Re: Alt verbosity [was: Example canvas element use - accessibility concerns] from David Poehlman on 2009-04-29 (wai-xtech@w3.org from April 2009)

From: David Poehlman <david.poehlman@handsontechnologeyes.com>
Date: Wed, 29 Apr 2009 08:48:27 -0400
To: "John Foliot - WATS.ca" <foliot@wats.ca>
Cc: "'Benjamin Hawkes-Lewis'" <bhawkeslewis@googlemail.com>, "'W3C WAI-XTECH'" <wai-xtech@w3.org>, "'Ian Hickson'" <ian@hixie.ch>
Message-Id: <FBA06774-C9B2-4361-8ABA-AF145E7C48E1@handsontechnologeyes.com>
I have been hanging back here but I need to strongly state that alt is  
replacement not description or was originally intended to be so.  This  
is why we have longdesc and other mechanisms.  I need a short meaning  
for an image and where appropriate as a blind person blind from birth  
all the info I can get about an image.  Making general statements  
about a particular target population is dangerous if not falacious.  I  
know there are a lot of folk out there who would say that "photo of  
jimmy" is fine but part of that is because that is what they have come  
to expect from what is out there in the wild.  What users really need  
is consistancy and clear distinction between description and  
replacement something which despite best efforts on behalf of many,  
continues to be blurred.  In other words, "the whitehouse" is not only  
sufficient as alt, it is exact replacement for the image as an image.   
When someone looks at the pho, they think whitehouse and that is  
exactly what we need to convey.  if they look at it for more detail,  
they begin to *describe* it in their minds.

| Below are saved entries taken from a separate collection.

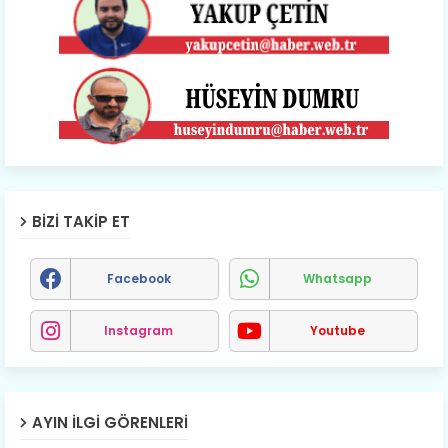
BIZI TAKIP ET
Facebook
Whatsapp
Instagram
Youtube
AYIN İLGI GÖRENLERI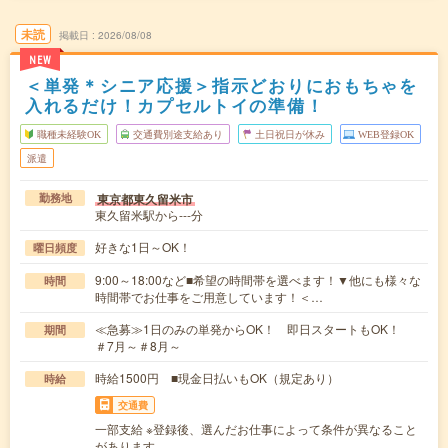
未読
掲載日
2026/08/08
NEW
＜単発＊シニア応援＞指示どおりにおもちゃを
入れるだけ！カプセルトイの準備！
職種未経験OK
交通費別途支給あり
土日祝日が休み
WEB登録OK
派遣
東京都東久留米市
勤務地
東久留米駅から---分
好きな1日～OK！
曜日頻度
9:00～18:00など■希望の時間帯を選べます！▼他にも様々な
時間
時間帯でお仕事をご用意しています！＜…
≪急募≫1日のみの単発からOK！ 即日スタートもOK！
期間
＃7月～＃8月～
時給1500円 ■現金日払いもOK（規定あり）
時給
交通費
一部支給 ※登録後、選んだお仕事によって条件が異なること
があります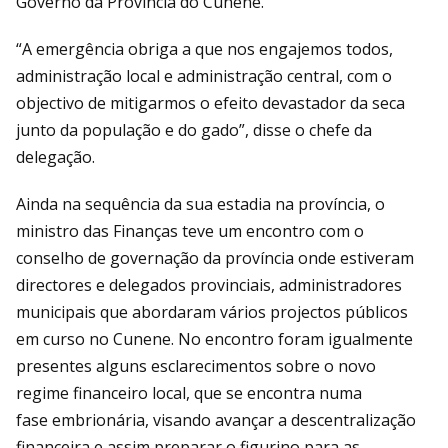
Governo da Província do Cunene.
“A emergência obriga a que nos engajemos todos,
administração local e administração central, com o
objectivo de mitigarmos o efeito devastador da seca
junto da população e do gado”, disse o chefe da
delegação.
Ainda na sequência da sua estadia na província, o
ministro das Finanças teve um encontro com o
conselho de governação da província onde estiveram
directores e delegados provinciais, administradores
municipais que abordaram vários projectos públicos
em curso no Cunene. No encontro foram igualmente
presentes alguns esclarecimentos sobre o novo
regime financeiro local, que se encontra numa
fase embrionária, visando avançar a descentralização
financeira e assim preparar o figurino para as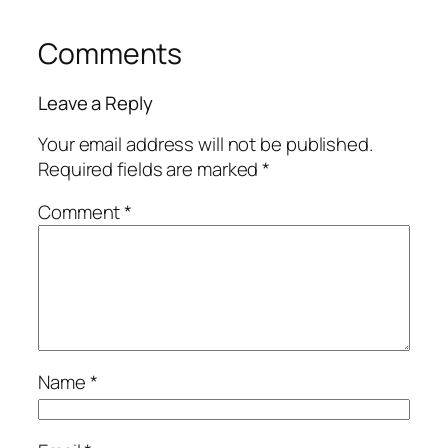
Comments
Leave a Reply
Your email address will not be published.
Required fields are marked
*
Comment
*
Name
*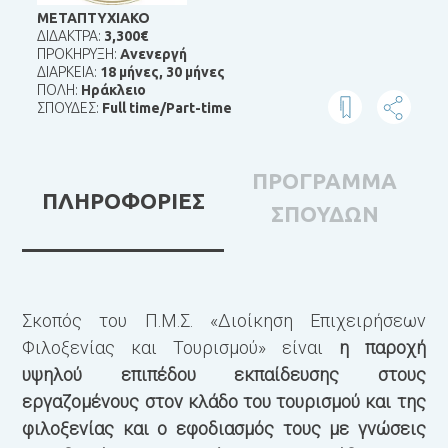
ΜΕΤΑΠΤΥΧΙΑΚΟ
ΔΙΔΑΚΤΡΑ:
3,300€
ΠΡΟΚΗΡΥΞΗ:
Ανενεργή
ΔΙΑΡΚΕΙΑ:
18 μήνες
,
30 μήνες
ΠΟΛΗ:
Ηράκλειο
ΣΠΟΥΔΕΣ:
Full time/Part-time
ΠΡΟΓΡΑΜΜΑ
ΠΛΗΡΟΦΟΡΙΕΣ
ΣΠΟΥΔΩΝ
Σκοπός του Π.Μ.Σ. «Διοίκηση Επιχειρήσεων
Τ
Φιλοξενίας και Τουρισμού» είναι
η παροχή
α
υψηλού επιπέδου εκπαίδευσης στους
δ
εργαζομένους στον κλάδο του τουρισμού και της
α
φιλοξενίας και ο εφοδιασμός τους με γνώσεις
τ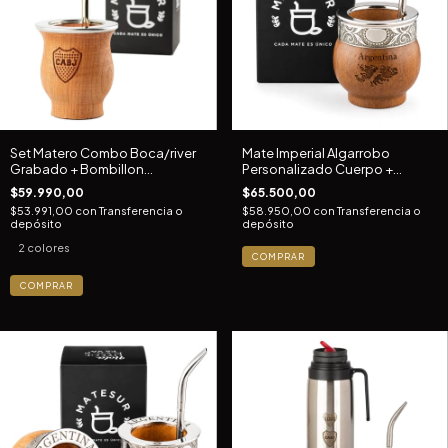
Set Matero Combo Boca/river
Mate Imperial Algarrobo
Grabado + Bombillon
Personalizado Cuerpo +
Escudobronce
Bombilla
$59.990,00
$65.500,00
$53.991,00
con
Transferencia o
$58.950,00
con
Transferencia o
depósito
depósito
2 colores
COMPRAR
COMPRAR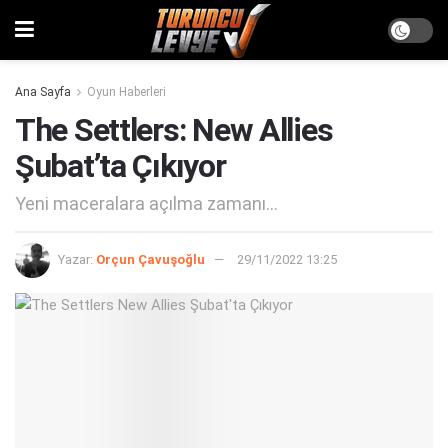
Ana Sayfa
Oyun Haberleri
The Settlers: New Allies
Şubat’ta Çıkıyor
Yeni maceralara açılma zamanı...
Yazar:
Orçun Çavuşoğlu
29/11/2022 13:25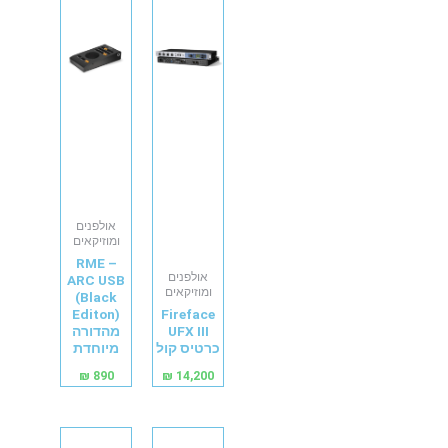
אולפנים
ומוזיקאים
RME –
אולפנים
ARC USB
ומוזיקאים
(Black
Editon)
Fireface
UFX III
מהדורה
כרטיס קול
מיוחדת
₪
890
₪
14,200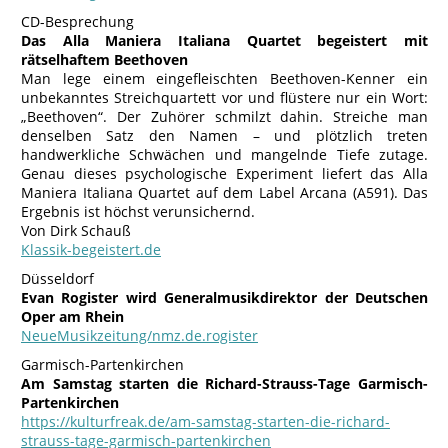
CD-Besprechung
Das Alla Maniera Italiana Quartet begeistert mit
rätselhaftem Beethoven
Man lege einem eingefleischten Beethoven-Kenner ein
unbekanntes Streichquartett vor und flüstere nur ein Wort:
„Beethoven“. Der Zuhörer schmilzt dahin. Streiche man
denselben Satz den Namen – und plötzlich treten
handwerkliche Schwächen und mangelnde Tiefe zutage.
Genau dieses psychologische Experiment liefert das Alla
Maniera Italiana Quartet auf dem Label Arcana (A591). Das
Ergebnis ist höchst verunsichernd.
Von Dirk Schauß
Klassik-begeistert.de
Düsseldorf
Evan Rogister wird Generalmusikdirektor der Deutschen
Oper am Rhein
NeueMusikzeitung/nmz.de.rogister
Garmisch-Partenkirchen
Am Samstag starten die Richard-Strauss-Tage Garmisch-
Partenkirchen
https://kulturfreak.de/am-samstag-starten-die-richard-
strauss-tage-garmisch-partenkirchen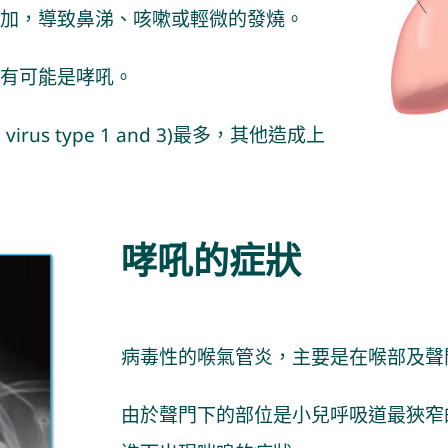
加，導致鼻涕、咳嗽或輕微的發燒。
有可能是哮吼。
irus type 1 and 3)最多，其他造成上
哮吼的症狀
病毒性的喉氣管炎，主要是在喉部及聲
由於聲門下的部位是小兒呼吸道最狹窄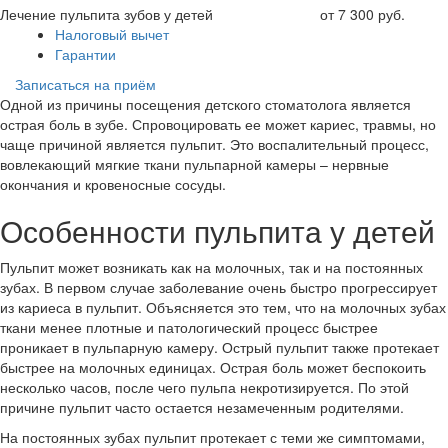
Лечение пульпита зубов у детей
от 7 300 руб.
Налоговый вычет
Гарантии
Записаться на приём
Одной из причины посещения детского стоматолога является
острая боль в зубе. Спровоцировать ее может кариес, травмы, но
чаще причиной является пульпит. Это воспалительный процесс,
вовлекающий мягкие ткани пульпарной камеры – нервные
окончания и кровеносные сосуды.
Особенности пульпита у детей
Пульпит может возникать как на молочных, так и на постоянных
зубах. В первом случае заболевание очень быстро прогрессирует
из кариеса в пульпит. Объясняется это тем, что на молочных зубах
ткани менее плотные и патологический процесс быстрее
проникает в пульпарную камеру. Острый пульпит также протекает
быстрее на молочных единицах. Острая боль может беспокоить
несколько часов, после чего пульпа некротизируется. По этой
причине пульпит часто остается незамеченным родителями.
На постоянных зубах пульпит протекает с теми же симптомами,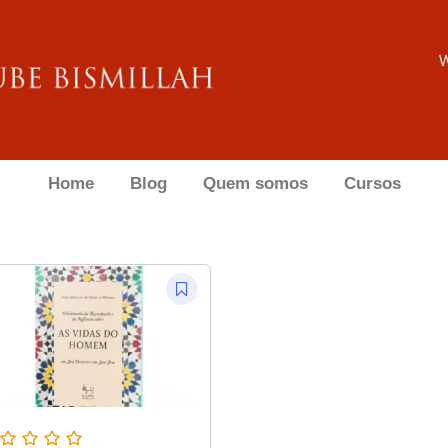
W
Home
Blog
Quem somos
Cursos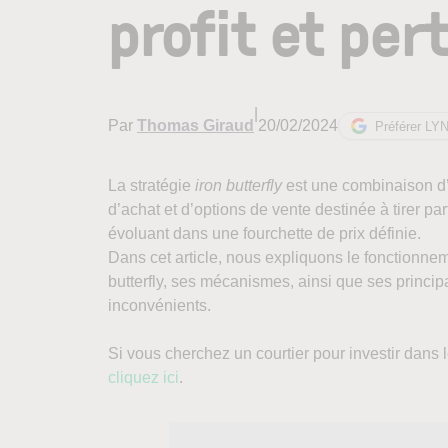
profit et per
|
Par
Thomas Giraud
20/02/2024
Préférer LY
La stratégie
iron butterfly
est une combinaison d
d’achat et d’options de vente destinée à tirer pa
évoluant dans une fourchette de prix définie.
Dans cet article, nous expliquons le fonctionnem
butterfly, ses mécanismes, ainsi que ses princi
inconvénients.
Si vous cherchez un courtier pour investir dans l
cliquez ici
.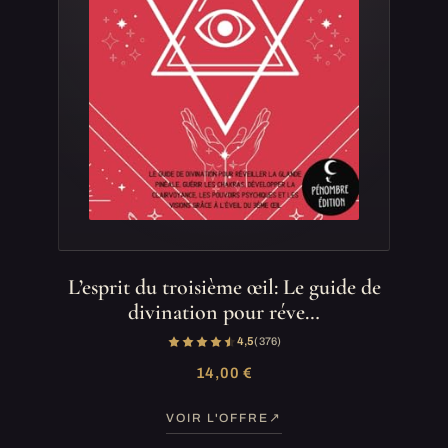
L’esprit du troisième œil: Le guide de
divination pour réve…
4,5
(376)
14,00 €
VOIR L'OFFRE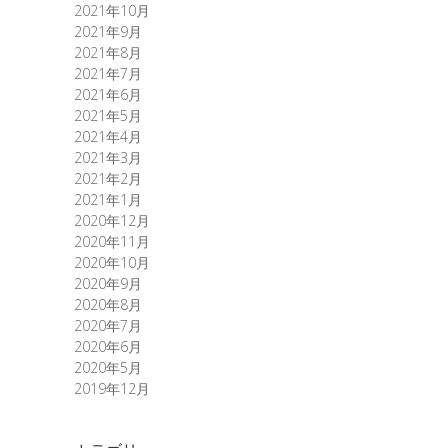
2021年10月
2021年9月
2021年8月
2021年7月
2021年6月
2021年5月
2021年4月
2021年3月
2021年2月
2021年1月
2020年12月
2020年11月
2020年10月
2020年9月
2020年8月
2020年7月
2020年6月
2020年5月
2019年12月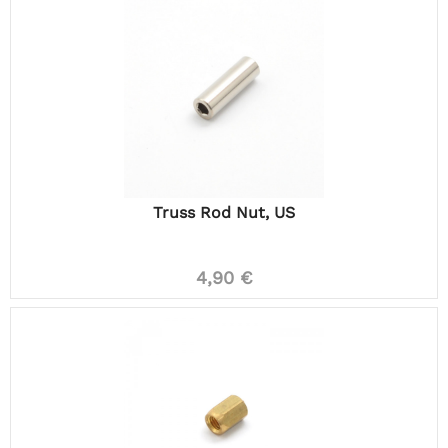
Truss Rod Nut, US
4,90 €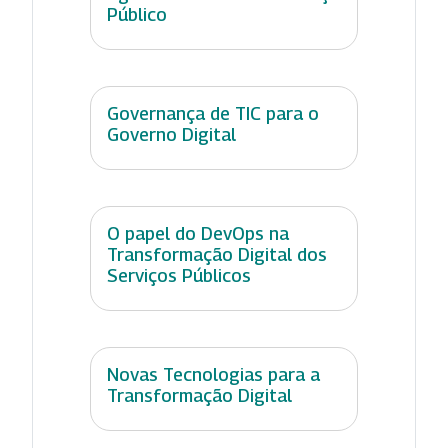
Público
Governança de TIC para o
Governo Digital
O papel do DevOps na
Transformação Digital dos
Serviços Públicos
Novas Tecnologias para a
Transformação Digital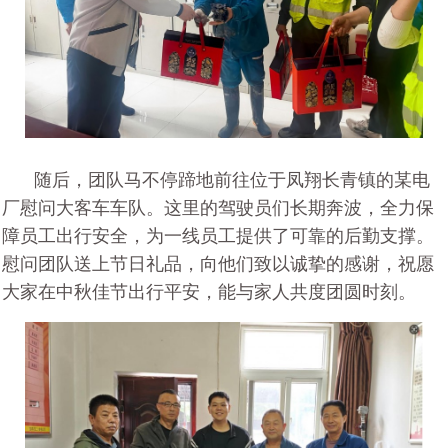
随后，团队马不停蹄地前往位于凤翔长青镇的某电
厂慰问大客车车队。这里的驾驶员们长期奔波，全力保
障员工出行安全，为一线员工提供了可靠的后勤支撑。
慰问团队送上节日礼品，向他们致以诚挚的感谢，祝愿
大家在中秋佳节出行平安，能与家人共度团圆时刻。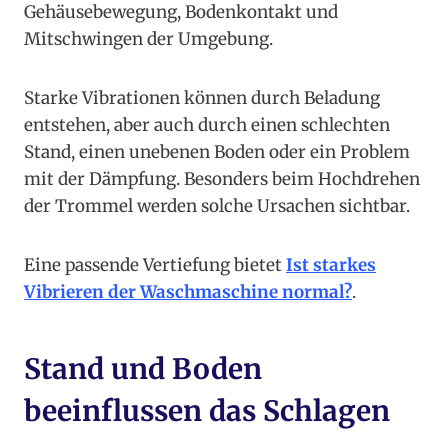
Gehäusebewegung, Bodenkontakt und
Mitschwingen der Umgebung.
Starke Vibrationen können durch Beladung
entstehen, aber auch durch einen schlechten
Stand, einen unebenen Boden oder ein Problem
mit der Dämpfung. Besonders beim Hochdrehen
der Trommel werden solche Ursachen sichtbar.
Eine passende Vertiefung bietet
Ist starkes
Vibrieren der Waschmaschine normal?
.
Stand und Boden
beeinflussen das Schlagen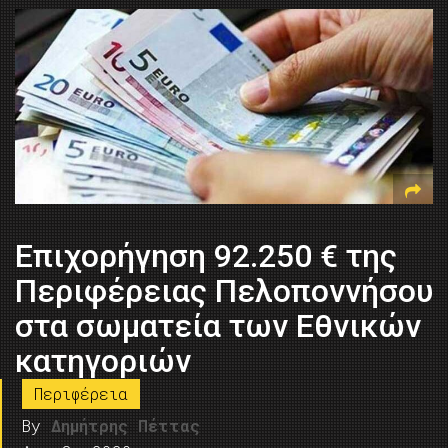
Επιχορήγηση 92.250 € της
Περιφέρειας Πελοποννήσου
στα σωματεία των Εθνικών
κατηγοριών
Περιφέρεια
By
Δημήτρης Πέττας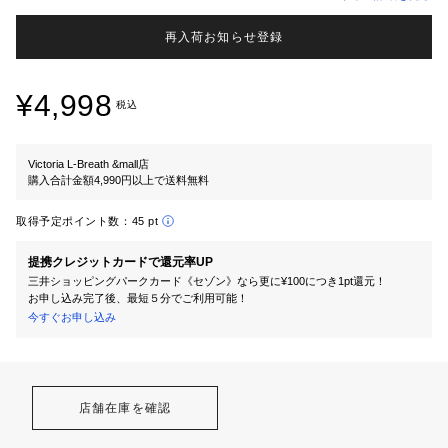
再入荷お知らせ登録
¥4,998
税込
Victoria L-Breath &mall店
購入合計金額4,990円以上で送料無料
取得予定ポイント数：
45 pt
提携クレジットカードで還元率UP
三井ショッピングパークカード《セゾン》なら更に¥100につき1pt還元！
お申し込み完了後、最短５分でご利用可能！
今すぐお申し込み
店舗在庫を確認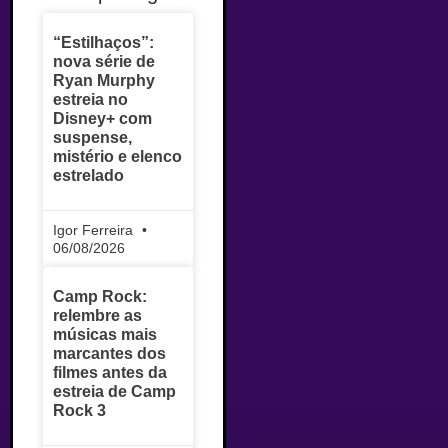
“Estilhaços”:
nova série de
Ryan Murphy
estreia no
Disney+ com
suspense,
mistério e elenco
estrelado
Igor Ferreira
06/08/2026
Camp Rock:
relembre as
músicas mais
marcantes dos
filmes antes da
estreia de Camp
Rock 3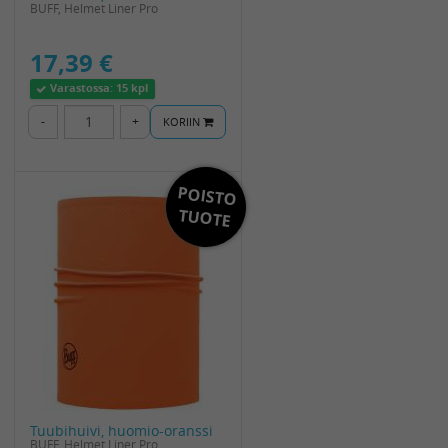
BUFF, Helmet Liner Pro
17,39 €
Varastossa:
15 kpl
-
+
KORIIN
POISTO
TUOTE
Tuubihuivi, huomio-oranssi
BUFF, Helmet Liner Pro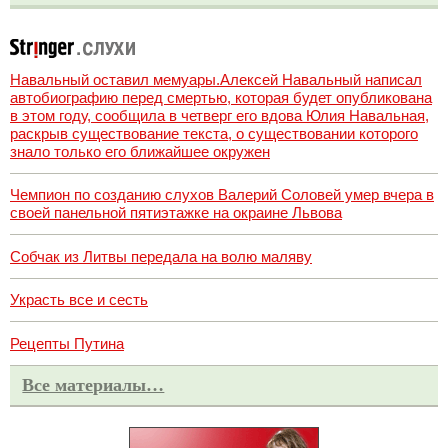
Навальный оставил мемуары.Алексей Навальный написал
автобиографию перед смертью, которая будет опубликована
в этом году, сообщила в четверг его вдова Юлия Навальная,
раскрыв существование текста, о существовании которого
знало только его ближайшее окружен
Чемпион по созданию слухов Валерий Соловей умер вчера в
своей панельной пятиэтажке на окраине Львова
Собчак из Литвы передала на волю маляву
Украсть все и сесть
Рецепты Путина
Все материалы…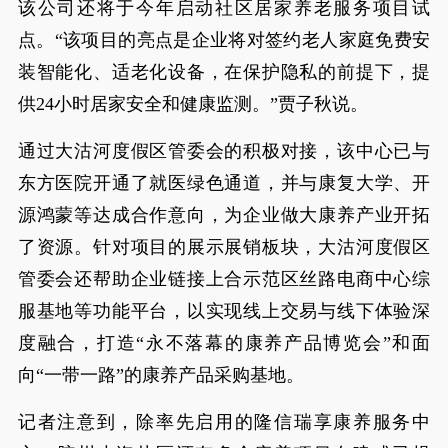
该公司还将于今年启动社区居家养老服务项目试
点。“该项目的亮点是企业将对签约老人家庭免费安
装智能化、适老化设备，在保护隐私的前提下，提
供24小时居家安全和健康监测。”贾子秋说。
通过大沽河度假区管委会的积极对接，该中心已与
东方医院开通了就医绿色通道，并与康复大学、开
源鸿蒙等达成合作意向，为企业做大康养产业开拓
了资源。针对项目的展示展销板块，大沽河度假区
管委会还帮助企业链接上合示范区丝路电商中心综
服基地等功能平台，以实现线上交易与线下体验深
度融合，打造“永不落幕的康养产品博览会”和面
向“一带一路”的康养产品采购基地。
记者注意到，除率先启用的隆信瑞享康养服务中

If we are going to move forward in any meaningful way in solving the  
alt vs description, we must stand on the fact that alt is replacement  
tooltip not withstanding.  We have alt, title, caption and some  
description mechanism we can use.  It's appropriate then that alt be  
the eye catcher meaning that I know what the image means from grocking  
the alt.  I also want the ability to hearl the other data on the image  
at my choosing and to configure whether that is automatically or at  
the press of a key.

I know this is not the real topic of this discussion but it seems to  
have drifted in that direction so felt that it was important to  
comment here based on my and many others experiences and attempts to  
put this across for all these years.

For research on the topic of alt, see:
http://htmlhelp.com/feature/art3.htmOn Apr 29, 2009, at 2:04 AM, John  
Foliot - WATS.ca wrote:

Benjamin Hawkes-Lewis wrote:
>> John Foliot wrote:
>
>> Specifically I point to your
> verbose
>> @alt values, both in this example as well as examples in the current
> draft
>> specification.  However countless others have noted on numerous
> occasions
>> that when it comes to images, many (most? all?) non-sighted users
> wish to
>> choose between a verbose or terse description, similar to 'glancing
> at an
>> image' vs. 'studying an image'.  This is an important distinction
> which
>> seems to be lost here.

Whether or not the survey is an accurate barometer of the question at  
hand I
will concede, although it is *some* data, and is more than is being  
offered
for the counter argument for verbose @alt text. However the main point  
I am
attempting to make here is that often an overly verbose @alt value is
detrimental to the end user.  Consider:

...alt="The White House"
...alt="Photo of the White House"
...alt="A Black and White photo of The White House in Washington DC  
taken by
Ian Hickson on February 31st, 2010. It shows the West Wing of the White
House taken at approximately 7:30 PM and you can clearly see the lights
being left on in the various rooms."

Now, in some instances, those particular details might be important to  
some
users.  Being a sighted user, it will likely be evident to you that some
lights are being left on.  You might take that information in 'en- 
passant'
and process that cognitive bit as significant, or not.  You have the
'luxury' of deciding whether to study that photo for every nuance and  
detail
(which rooms have lights left on?  Who's rooms might they be? How many  
rooms
are lit versus how many are not, etc.) You as a user (sighted or not)  
may or
may not care about the date and time of the photos creation: should it  
then
be part of the @alt text? (As an aside, there has been some collateral
discussion around including EXIF data as part of the 'description'  
data of
photos, and how that might be exposed and processed by user agents -  
it's an
interesting and useful idea IMHO)

What I am suggesting however, is that on first pass, this amount of  
detail,
while certainly useful (and oh that I wish was always made available  
to the
non-sighted) is likely too much.  I am asserting that alt="Photo of the
White House" is likely enough for the majority of non-sighted users  
most of
the time, and I have asked informally of others reading this thread to
comment - so far none have taken the opportunity to do so (sadly).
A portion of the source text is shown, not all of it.